Впрочем же, будет, когда наконец сверх поля тленного твари (железо ли она, или золото, или алмаз) покажется обвитая железом по ребрам своим пресильная истина, во время оно благоразумный не умолкнет и скажет: «Всплывет железо» (Книга царств).

Как солнечный блеск по верху вод, а воды сверх голу­бого озера и как пестрые цветы, высыпанные по шелковому полю в хитротканных узорах, так по лицу в Библии сплетенного множества тварей бесчисленных, как манна и снег, в свое время являет прекрасное свое вечности око истина. И о сих-то ткателях и книгосплетцах, каков был Веселеил и прочие, гремит вопрос божий к Иову: «Кто дал женам ткания мудрость или испещрения хитрость?» (гл. 38).

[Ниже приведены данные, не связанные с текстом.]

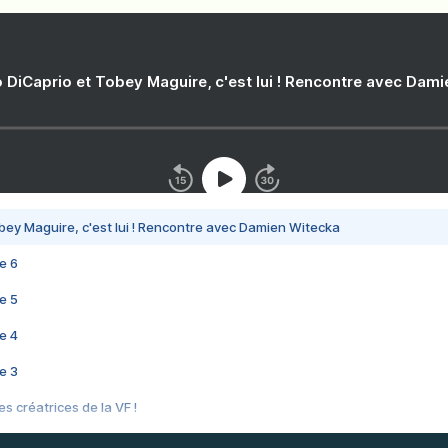
 DiCaprio et Tobey Maguire, c'est lui ! Rencontre avec Dam
bey Maguire, c'est lui ! Rencontre avec Damien Witecka
e 6
e 5
e 4
e 3
s créatrices de la VF !
e 2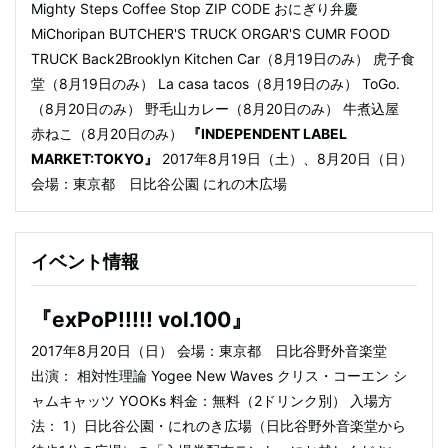
Mighty Steps Coffee Stop ZIP CODE おにぎり弁慶
MiChoripan BUTCHER'S TRUCK ORGAR'S CUMR FOOD
TRUCK Back2Brooklyn Kitchen Car（8月19日のみ） 虎子食
堂（8月19日のみ） La casa tacos（8月19日のみ） ToGo.
（8月20日のみ） 野毛山カレー（8月20日のみ） 牛煮込屋
赤ねこ（8月20日のみ）
『INDEPENDENT LABEL
MARKET:TOKYO』
2017年8月19日（土）、8月20日（日）
会場：東京都 日比谷公園 にれの木広場
イベント情報
『exPoP!!!!! vol.100』
2017年8月20日（日） 会場：東京都 日比谷野外音楽堂
出演： 相対性理論 Yogee New Waves クリス・コーエン シ
ャムキャッツ YOOKs 料金：無料（2ドリンク別） 入場方
法： 1）日比谷公園・にれのき広場（日比谷野外音楽堂から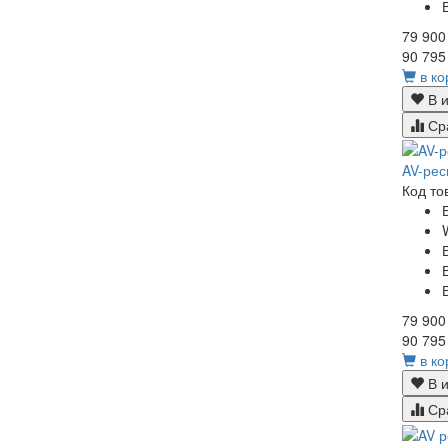
79 900
90 795
в ко
В и
Ср
AV-рес
Код то
79 900
90 795
в ко
В и
Ср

Здесь авторы нарицаются женами, соткавшими библейные свитки разных полотен. В Илии тоже нам нужды нет. Но сия тень нечтось ведет лучше себя. Да там и написано так: «Разумеешь ли, как Илия поднялся?..»

Будто за ухо схватив, догадываться велит, что в сих враках, как в шелухе, закрылось семя истины. А сие и мальчик разумеет: «Взят был Илия вихрем...» Что ж есть сие? Ответ: се есть слово божие — не человеческое и не о человеке. Илия есть тень того: «Ходящий на крыле ветряном». А колесница и конница чья? Израилева? Никак! Колесница божия, а конница его ж. Иаков же, так как и Илия, есть слабая тень того: «Поднял вас, как на крыльях орлих, и привел вас к себе».

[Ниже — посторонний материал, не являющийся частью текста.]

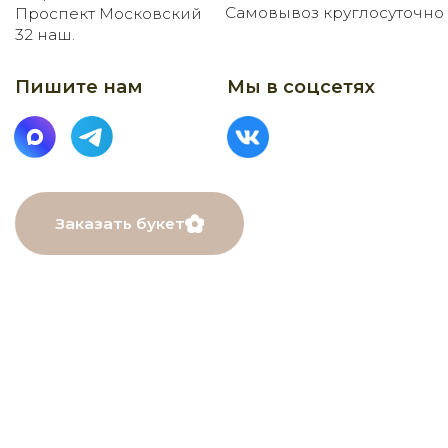
МЕНЮ
Главная
Каталог
О нас
Как заказать
Онлайн-витрина
Доставка
Контакты
ДАННЫЕ
ПОМОЩЬ
Связаться с нами
Пользовательское
соглашение
Рекомендации по уходу
Политика в⦁отношении
обработки персональных
данных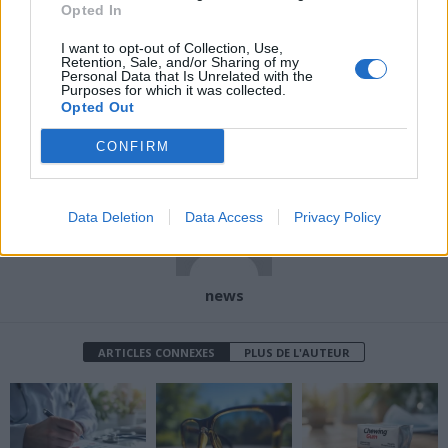
Opted In
Article précédent
Article suivant
Découvrez la crème
I want to opt-out of Collection, Use,
Canicule : 6 conseils d’un
Retention, Sale, and/or Sharing of my
naturelle recommandée
urgentiste pour rester en
Personal Data that Is Unrelated with the
par 60 Millions de
Purposes for which it was collected.
sécurité
Opted Out
consommateurs pour
votre eczéma
CONFIRM
Data Deletion
Data Access
Privacy Policy
news
ARTICLES CONNEXES
PLUS DE L'AUTEUR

Сей на всех их, как на апостолах и на своих ангелах, ездит, и не Симеон его, но вечный Симеона и всех их, как ветошь свою, носит.

Являясь, истина по лицу фигур своих, будто ездит по ним. А они, возвышаясь в тонкий божества разум,

11

будто берутся из земли и, достигнув к своему началу с Иор­даном, потом отпадают, как после плодов листья, в преж­нее тлени своей место с Давидом: «Ослабь меня, да почию прежде даже...»

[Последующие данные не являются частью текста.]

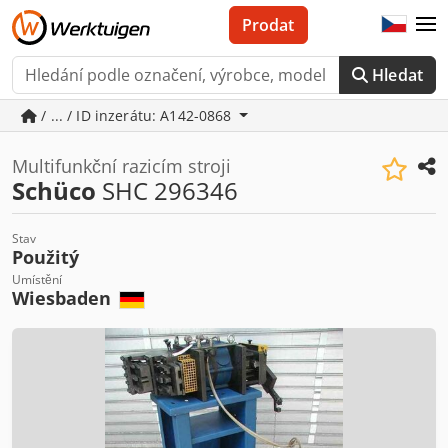
Prodat
Hledat
/ ... / ID inzerátu: A142-0868
Multifunkční razicím stroji
Schüco
SHC 296346
Stav
Použitý
Umístění
Wiesbaden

И сие-то есть: «Преобразит тело смирения нашего». Истина, возвышая Илию, преобразует и всех их. В сию гавань желает душа Давидова, и в сем безопасном месте намерен, как олень, отложить рога свои. «Кто даст мне крылья?..»

Достиг же к точке, опять в ничтожность свою возвра­щается. «Прежде даже не отойду и к тому не буду».

Презирающий сокровенную во лжи библейной истину подался к стороне безбожников, а гоняющий ветры и насы­щающийся ложью есть суевер, ползущий и грязь со змием едящий. Тот нагл и недогадлив, а сей глуп и гнусен. Благороднее есть презреть, нежели около опреснока жевать тряпицу. Если кто отворил начальную дверь сию: «Вна­чале сотворил бог небо и землю».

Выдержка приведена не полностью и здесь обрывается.